> -----Original Message-----
> From: Richard Biener <[email protected]>
> Sent: Thursday, January 22, 2026 9:16 PM
> To: [email protected]
> Cc: [email protected]; Liu, Hongtao
> <[email protected]>
> Subject: [PATCH] Avoid selecting masked epilogs for in-order reduction
> vectorization
> 
> When masking an in-order reduction we are applying the mask with a
> COND_EXPR followed by an in-order accumulation of all elements, including
> the masked ones.  That makes loop masking not profitable.
> 
> Ideally we'd apply this logic to all loops, even when masking is selected via 
> --
> param vect-partial-vector-usage=2 but the current way we iterate over modes
> (and opt-out of cost compares) does not allow do iterate over masked vs.
> non-masked, so that does not work.
> I plan to fix that for GCC 17, for now this fixes a regression for tagets 
> opting in
> to avx512_masked_epilogues.
> 
> Bootstrap and regtest running on x86_64-unknown-linux-gnu.  OK for trunk?
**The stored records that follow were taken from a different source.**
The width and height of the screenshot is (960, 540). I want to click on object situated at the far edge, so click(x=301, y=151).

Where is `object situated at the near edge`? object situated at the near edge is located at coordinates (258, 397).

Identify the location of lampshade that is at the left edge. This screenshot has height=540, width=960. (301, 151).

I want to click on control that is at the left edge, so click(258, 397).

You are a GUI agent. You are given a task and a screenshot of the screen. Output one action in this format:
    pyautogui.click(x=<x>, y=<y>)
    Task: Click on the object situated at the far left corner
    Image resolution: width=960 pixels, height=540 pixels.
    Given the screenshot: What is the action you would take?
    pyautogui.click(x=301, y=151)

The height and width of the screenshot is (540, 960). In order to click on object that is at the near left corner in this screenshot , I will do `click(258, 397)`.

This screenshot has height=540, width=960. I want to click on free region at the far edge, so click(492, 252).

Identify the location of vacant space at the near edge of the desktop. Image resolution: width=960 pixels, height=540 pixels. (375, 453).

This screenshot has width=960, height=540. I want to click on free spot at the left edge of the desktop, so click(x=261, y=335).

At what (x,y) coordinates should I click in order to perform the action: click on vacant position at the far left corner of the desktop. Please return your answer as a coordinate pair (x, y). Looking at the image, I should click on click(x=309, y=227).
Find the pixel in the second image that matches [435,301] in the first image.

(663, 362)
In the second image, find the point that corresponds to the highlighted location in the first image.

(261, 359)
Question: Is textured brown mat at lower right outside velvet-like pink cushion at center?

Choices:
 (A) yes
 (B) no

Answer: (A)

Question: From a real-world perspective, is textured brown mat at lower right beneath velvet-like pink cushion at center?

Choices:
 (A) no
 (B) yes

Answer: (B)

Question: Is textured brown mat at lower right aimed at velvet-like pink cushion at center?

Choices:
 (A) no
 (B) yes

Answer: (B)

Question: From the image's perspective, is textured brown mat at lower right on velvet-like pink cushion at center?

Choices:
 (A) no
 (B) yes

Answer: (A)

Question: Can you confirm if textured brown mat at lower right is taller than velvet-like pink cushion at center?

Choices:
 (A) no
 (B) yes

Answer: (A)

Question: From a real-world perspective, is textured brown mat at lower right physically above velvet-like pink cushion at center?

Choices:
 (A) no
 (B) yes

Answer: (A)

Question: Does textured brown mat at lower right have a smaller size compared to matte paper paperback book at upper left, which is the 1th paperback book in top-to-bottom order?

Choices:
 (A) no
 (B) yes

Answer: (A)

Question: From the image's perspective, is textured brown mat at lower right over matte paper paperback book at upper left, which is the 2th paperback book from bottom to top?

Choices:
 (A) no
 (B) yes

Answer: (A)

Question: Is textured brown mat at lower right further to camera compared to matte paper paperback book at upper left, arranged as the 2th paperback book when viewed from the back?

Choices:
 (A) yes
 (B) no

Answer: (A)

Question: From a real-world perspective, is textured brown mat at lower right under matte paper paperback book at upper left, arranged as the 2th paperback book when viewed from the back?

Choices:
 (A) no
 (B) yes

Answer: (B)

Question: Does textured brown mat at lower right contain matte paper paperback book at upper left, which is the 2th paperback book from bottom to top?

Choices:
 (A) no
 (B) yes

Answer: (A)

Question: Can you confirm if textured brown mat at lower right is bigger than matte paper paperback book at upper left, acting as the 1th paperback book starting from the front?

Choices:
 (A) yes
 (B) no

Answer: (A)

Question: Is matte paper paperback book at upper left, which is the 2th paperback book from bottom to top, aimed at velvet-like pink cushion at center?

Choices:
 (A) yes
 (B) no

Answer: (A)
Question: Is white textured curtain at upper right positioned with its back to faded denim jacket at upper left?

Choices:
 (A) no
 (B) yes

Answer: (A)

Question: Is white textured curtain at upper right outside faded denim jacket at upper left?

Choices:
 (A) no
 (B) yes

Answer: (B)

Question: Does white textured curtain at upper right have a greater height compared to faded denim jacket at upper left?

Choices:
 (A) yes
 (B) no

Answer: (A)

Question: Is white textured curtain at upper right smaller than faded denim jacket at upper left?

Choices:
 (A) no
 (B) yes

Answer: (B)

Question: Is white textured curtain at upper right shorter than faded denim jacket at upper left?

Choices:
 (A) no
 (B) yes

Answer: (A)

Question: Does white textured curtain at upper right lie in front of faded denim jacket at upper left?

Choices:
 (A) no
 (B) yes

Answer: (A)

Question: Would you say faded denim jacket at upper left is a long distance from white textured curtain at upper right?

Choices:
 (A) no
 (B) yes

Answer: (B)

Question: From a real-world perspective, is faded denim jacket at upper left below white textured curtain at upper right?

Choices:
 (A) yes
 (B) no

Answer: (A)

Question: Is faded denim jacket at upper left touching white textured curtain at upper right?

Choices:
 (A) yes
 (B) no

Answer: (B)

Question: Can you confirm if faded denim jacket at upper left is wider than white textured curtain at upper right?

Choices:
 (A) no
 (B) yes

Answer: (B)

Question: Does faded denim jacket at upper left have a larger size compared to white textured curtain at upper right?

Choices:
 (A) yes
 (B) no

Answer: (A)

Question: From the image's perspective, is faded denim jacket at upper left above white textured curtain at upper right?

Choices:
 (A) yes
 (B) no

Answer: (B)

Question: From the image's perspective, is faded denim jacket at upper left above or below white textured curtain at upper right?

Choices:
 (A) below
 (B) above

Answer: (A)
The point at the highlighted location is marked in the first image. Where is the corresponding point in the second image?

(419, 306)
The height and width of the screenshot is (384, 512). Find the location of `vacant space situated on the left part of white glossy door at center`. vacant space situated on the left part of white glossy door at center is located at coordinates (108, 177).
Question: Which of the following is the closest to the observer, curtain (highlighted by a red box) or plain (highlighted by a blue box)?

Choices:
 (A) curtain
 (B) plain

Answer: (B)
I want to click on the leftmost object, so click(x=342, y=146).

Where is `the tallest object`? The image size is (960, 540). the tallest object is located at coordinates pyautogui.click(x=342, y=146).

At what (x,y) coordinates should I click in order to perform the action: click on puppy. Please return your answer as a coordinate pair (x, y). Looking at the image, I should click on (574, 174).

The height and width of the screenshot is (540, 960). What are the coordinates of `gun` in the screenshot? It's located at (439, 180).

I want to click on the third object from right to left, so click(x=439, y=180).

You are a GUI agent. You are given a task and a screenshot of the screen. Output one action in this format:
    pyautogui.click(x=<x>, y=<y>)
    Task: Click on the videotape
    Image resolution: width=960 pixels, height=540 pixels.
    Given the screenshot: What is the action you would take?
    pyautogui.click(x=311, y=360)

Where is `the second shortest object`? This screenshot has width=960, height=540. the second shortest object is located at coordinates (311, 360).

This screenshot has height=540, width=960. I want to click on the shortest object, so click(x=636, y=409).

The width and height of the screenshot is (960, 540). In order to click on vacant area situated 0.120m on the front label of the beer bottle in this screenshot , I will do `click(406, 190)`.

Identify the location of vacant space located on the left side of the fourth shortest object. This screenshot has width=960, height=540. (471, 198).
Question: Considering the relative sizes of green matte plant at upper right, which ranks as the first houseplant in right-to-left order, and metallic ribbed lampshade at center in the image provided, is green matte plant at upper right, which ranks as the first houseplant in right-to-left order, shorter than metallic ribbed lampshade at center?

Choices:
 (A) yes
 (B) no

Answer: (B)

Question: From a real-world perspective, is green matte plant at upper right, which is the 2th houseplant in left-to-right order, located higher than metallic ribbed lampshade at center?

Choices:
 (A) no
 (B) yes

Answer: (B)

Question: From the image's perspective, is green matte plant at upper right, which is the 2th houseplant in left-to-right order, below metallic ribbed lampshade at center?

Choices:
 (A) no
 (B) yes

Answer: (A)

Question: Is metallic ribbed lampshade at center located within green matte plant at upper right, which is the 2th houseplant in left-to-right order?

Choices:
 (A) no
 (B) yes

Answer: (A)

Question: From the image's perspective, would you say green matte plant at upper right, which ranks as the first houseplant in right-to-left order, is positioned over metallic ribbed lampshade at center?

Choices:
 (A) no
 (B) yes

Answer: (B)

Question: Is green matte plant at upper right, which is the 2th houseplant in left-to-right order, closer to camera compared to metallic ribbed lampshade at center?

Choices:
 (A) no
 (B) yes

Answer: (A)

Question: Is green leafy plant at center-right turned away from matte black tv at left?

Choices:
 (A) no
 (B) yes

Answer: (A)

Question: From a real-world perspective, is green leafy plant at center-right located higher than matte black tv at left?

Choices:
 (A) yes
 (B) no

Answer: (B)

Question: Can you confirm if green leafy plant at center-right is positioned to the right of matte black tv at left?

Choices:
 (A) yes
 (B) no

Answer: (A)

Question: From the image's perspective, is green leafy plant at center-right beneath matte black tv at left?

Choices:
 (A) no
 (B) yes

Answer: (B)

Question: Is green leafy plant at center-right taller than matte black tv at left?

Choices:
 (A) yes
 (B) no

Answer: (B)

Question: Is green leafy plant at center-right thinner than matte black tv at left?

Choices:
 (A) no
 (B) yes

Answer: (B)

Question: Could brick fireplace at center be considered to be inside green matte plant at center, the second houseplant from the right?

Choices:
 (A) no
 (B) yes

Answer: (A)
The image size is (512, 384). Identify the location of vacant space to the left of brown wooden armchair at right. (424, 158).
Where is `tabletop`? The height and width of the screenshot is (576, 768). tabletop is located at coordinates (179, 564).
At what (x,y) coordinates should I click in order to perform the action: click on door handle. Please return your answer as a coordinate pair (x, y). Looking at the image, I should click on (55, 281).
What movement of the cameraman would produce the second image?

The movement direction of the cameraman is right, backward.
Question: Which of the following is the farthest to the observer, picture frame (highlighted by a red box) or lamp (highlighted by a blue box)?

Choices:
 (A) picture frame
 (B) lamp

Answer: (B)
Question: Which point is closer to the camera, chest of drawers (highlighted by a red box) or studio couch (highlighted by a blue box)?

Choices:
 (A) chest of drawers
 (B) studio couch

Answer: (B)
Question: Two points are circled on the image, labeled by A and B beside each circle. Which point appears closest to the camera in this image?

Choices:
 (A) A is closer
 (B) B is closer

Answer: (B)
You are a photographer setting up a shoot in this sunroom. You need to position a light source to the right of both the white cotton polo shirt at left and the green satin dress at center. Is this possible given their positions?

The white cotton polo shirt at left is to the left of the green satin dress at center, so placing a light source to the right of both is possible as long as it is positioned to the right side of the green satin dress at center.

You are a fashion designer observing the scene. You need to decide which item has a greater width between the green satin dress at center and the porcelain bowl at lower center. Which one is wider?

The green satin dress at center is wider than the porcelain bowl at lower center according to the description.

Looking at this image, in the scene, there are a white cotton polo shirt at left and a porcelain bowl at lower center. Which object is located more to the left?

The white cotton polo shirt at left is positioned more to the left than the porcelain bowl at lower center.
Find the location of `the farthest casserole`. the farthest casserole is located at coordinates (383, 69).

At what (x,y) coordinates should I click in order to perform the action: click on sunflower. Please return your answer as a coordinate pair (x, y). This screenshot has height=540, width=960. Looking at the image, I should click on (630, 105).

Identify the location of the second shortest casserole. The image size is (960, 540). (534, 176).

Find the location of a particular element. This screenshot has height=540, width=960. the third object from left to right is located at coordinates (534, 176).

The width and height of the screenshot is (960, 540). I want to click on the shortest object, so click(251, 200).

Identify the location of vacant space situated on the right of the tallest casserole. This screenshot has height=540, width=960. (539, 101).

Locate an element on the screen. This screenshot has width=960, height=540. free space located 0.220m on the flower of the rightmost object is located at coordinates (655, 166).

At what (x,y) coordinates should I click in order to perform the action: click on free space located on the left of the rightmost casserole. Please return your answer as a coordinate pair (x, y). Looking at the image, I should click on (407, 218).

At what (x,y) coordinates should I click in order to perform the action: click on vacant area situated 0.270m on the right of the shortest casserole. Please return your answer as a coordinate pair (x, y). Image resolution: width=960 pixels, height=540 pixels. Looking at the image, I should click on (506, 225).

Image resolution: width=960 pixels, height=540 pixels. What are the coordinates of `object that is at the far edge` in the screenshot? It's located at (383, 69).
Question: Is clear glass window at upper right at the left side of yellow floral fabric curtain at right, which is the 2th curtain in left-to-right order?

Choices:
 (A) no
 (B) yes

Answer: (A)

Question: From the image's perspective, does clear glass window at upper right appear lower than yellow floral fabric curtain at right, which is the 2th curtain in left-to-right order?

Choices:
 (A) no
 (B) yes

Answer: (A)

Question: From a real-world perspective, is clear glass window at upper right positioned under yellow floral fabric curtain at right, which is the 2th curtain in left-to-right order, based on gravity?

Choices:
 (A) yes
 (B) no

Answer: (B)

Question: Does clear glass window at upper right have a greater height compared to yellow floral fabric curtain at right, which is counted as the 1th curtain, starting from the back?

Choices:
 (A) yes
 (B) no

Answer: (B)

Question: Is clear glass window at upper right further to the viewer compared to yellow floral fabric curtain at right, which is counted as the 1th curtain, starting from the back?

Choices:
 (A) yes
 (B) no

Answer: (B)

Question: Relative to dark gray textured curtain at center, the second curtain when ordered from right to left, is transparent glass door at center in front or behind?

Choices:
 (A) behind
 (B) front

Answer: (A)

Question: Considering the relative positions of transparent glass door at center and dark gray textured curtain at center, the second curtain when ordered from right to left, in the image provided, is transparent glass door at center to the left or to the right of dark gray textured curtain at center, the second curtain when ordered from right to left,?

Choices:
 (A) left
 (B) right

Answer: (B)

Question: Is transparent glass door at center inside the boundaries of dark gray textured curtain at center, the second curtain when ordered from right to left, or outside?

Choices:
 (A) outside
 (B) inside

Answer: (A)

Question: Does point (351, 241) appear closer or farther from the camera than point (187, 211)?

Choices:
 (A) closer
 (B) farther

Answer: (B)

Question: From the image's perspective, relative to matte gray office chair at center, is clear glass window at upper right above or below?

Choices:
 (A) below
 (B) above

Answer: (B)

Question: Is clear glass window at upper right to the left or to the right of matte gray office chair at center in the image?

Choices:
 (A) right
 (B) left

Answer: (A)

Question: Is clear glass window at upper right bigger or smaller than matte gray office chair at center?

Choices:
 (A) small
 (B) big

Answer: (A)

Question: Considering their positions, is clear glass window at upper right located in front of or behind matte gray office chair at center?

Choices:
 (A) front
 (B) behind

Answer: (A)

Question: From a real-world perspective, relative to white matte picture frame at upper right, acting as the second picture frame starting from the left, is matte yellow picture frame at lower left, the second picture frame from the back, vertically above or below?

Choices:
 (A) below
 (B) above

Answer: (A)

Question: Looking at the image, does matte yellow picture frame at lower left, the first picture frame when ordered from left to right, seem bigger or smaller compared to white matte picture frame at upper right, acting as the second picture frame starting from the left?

Ok, The plan of vect compare cost being able to iterate over masked vs 
non-masked sounds great.
> 
> Thanks,
> Richard.
> 
>       * config/i386/i386.cc (ix86_vector_costs::finish_cost):
>       Avoid selecting masked epilogs for in-order reductions.
> 
>       * gcc.dg/vect/costmodel/x86_64/costmodel-vect-epil-1.c: New
>       testcase.
> ---
>  gcc/config/i386/i386.cc                       | 20 +++++++
>  .../costmodel/x86_64/costmodel-vect-epil-1.c  | 58 +++++++++++++++++++
>  2 files changed, 78 insertions(+)
>  create mode 100644
> gcc/testsuite/gcc.dg/vect/costmodel/x86_64/costmodel-vect-epil-1.c
> 
> diff --git a/gcc/config/i386/i386.cc b/gcc/config/i386/i386.cc index
> a3d0f7cb649..42ae9ccb051 100644
> --- a/gcc/config/i386/i386.cc
> +++ b/gcc/config/i386/i386.cc
> @@ -26572,6 +26572,12 @@ ix86_vector_costs::finish_cost (const
> vector_costs *scalar_costs)
>             > ceil_log2 (LOOP_VINFO_INT_NITERS (loop_vinfo))))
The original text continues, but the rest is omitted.